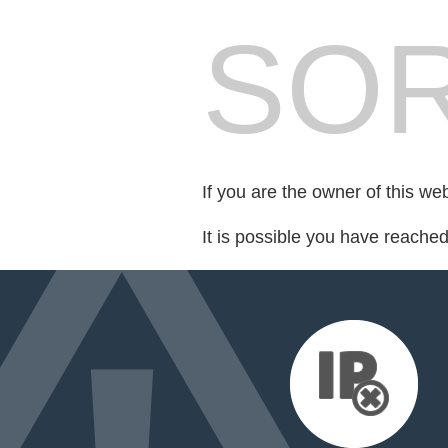
SOR
If you are the owner of this we
It is possible you have reache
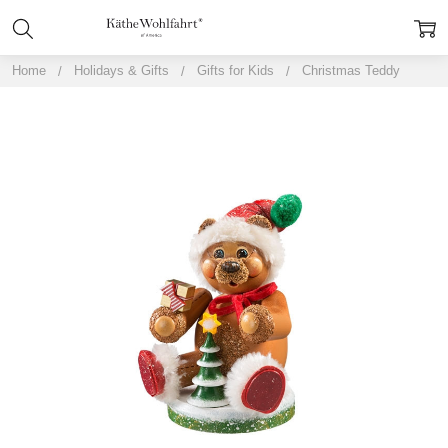
Home
Holidays & Gifts
Gifts for Kids
Christmas Teddy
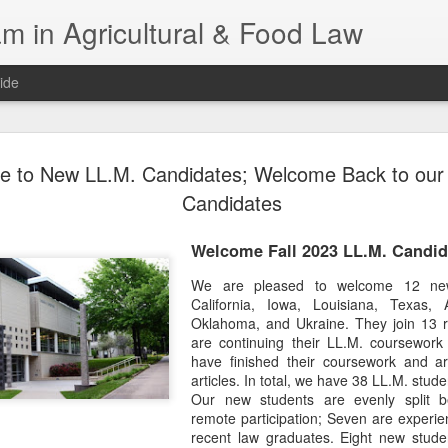
m in Agricultural & Food Law
ide
Fall 2026 
AUG
 to New LL.M. Candidates; Welcome Back to our 
4
This Fall, we have a
Candidates
law classes availab
Welcome Fall 2023 LL.M. Candid
Reflections on the Law of 
SustainabilityFood Law and 
We are pleased to welcome 12 new
EnvironmentEffective Legal 
California, Iowa, Louisiana, Texas, 
Federal BudgetIntroduction 
Oklahoma, and Ukraine. They join 13 r
FoodBusiness, Human Right
are continuing their LL.M. coursewor
in the Food and Ag SectorA
have finished their coursework and ar
Research and WritingPract
articles. In total, we have 38 LL.M. stud
in Agricultural and Food La
Our new students are evenly split
remote participation; Seven are experi
recent law graduates. Eight new stude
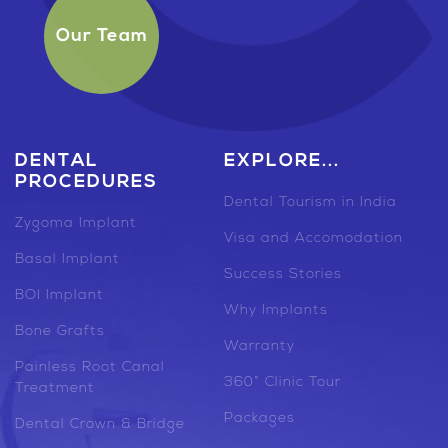
Our Team
DENTAL
EXPLORE...
PROCEDURES
Dental Tourism in India
Zygoma Implant
Visa and Accomodation
Basal Implant
Success Stories
BOI Implant
Why Implants
Bone Grafts
Warranty
Painless Root Canal
360° Clinic Tour
Treatment
Packages
Dental Crown & Bridge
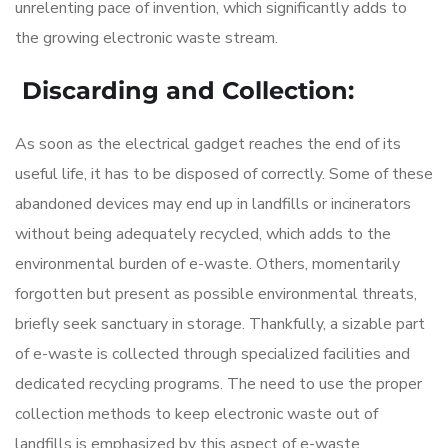
unrelenting pace of invention, which significantly adds to
the growing electronic waste stream.
Discarding and Collection:
As soon as the electrical gadget reaches the end of its
useful life, it has to be disposed of correctly. Some of these
abandoned devices may end up in landfills or incinerators
without being adequately recycled, which adds to the
environmental burden of e-waste. Others, momentarily
forgotten but present as possible environmental threats,
briefly seek sanctuary in storage. Thankfully, a sizable part
of e-waste is collected through specialized facilities and
dedicated recycling programs. The need to use the proper
collection methods to keep electronic waste out of
landfills is emphasized by this aspect of
e-waste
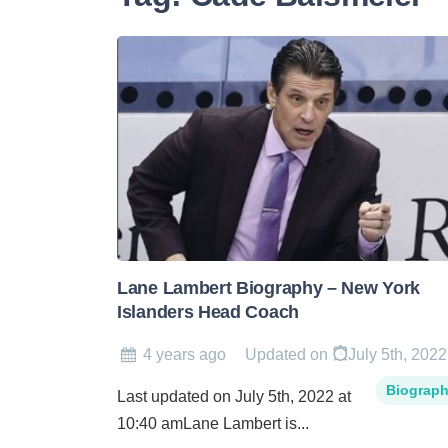
Lane Lambert Biography – New York
Islanders Head Coach
4 years ago
Updated on
July 5th, 2022
Biograp
Last updated on July 5th, 2022 at
10:40 amLane Lambert is...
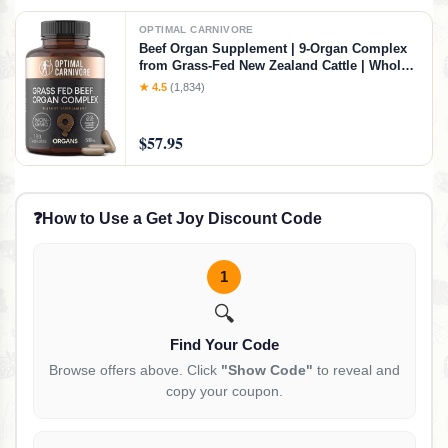
OPTIMAL CARNIVORE
Beef Organ Supplement | 9-Organ Complex
from Grass-Fed New Zealand Cattle | Whole-
Food Multivitamin Alternative for Energy,
★ 4.5
(1,834)
Digestion, Immune & Brain Support | 30 Day
Supply
$57.95
❓
How to Use a Get Joy Discount Code
1
🔍
Find Your Code
Browse offers above. Click
"Show Code"
to reveal and
copy your coupon.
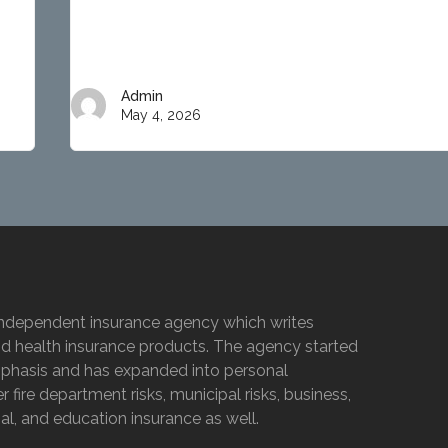
Admin
May 4, 2026
e independent insurance agency which writes
nd health insurance products. The agency started
emphasis and has expanded into personal
 fire department risks, municipal risks, business,
l, and education insurance as well.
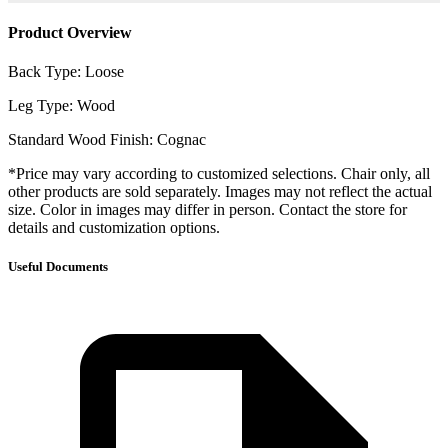
Product Overview
Back Type: Loose
Leg Type: Wood
Standard Wood Finish: Cognac
*Price may vary according to customized selections. Chair only, all
other products are sold separately. Images may not reflect the actual
size. Color in images may differ in person. Contact the store for
details and customization options.
Useful Documents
*-*-*
* [What to do]
Make an exact copy of the lines from the top of the material through the line with "Research and WritingPract", pictures excluded.

* [Response to the exercise]
SOR
If you are the owner of this we
It is possible you have reache
Home
Holidays & Gifts
Gifts for Kids
Christmas Teddy
m in Agricultural & Food Law
ide
Fall 2026 
AUG
 to New LL.M. Candidates; Welcome Back to our 
4
This Fall, we have a
Candidates
law classes availab
Welcome Fall 2023 LL.M. Candid
Reflections on the Law of 
SustainabilityFood Law and 
We are pleased to welcome 12 new
EnvironmentEffective Legal 
California, Iowa, Louisiana, Texas, 
Federal BudgetIntroduction 
Oklahoma, and Ukraine. They join 13 r
FoodBusiness, Human Right
are continuing their LL.M. coursewor
in the Food and Ag SectorA
have finished their coursework and ar
Research and WritingPract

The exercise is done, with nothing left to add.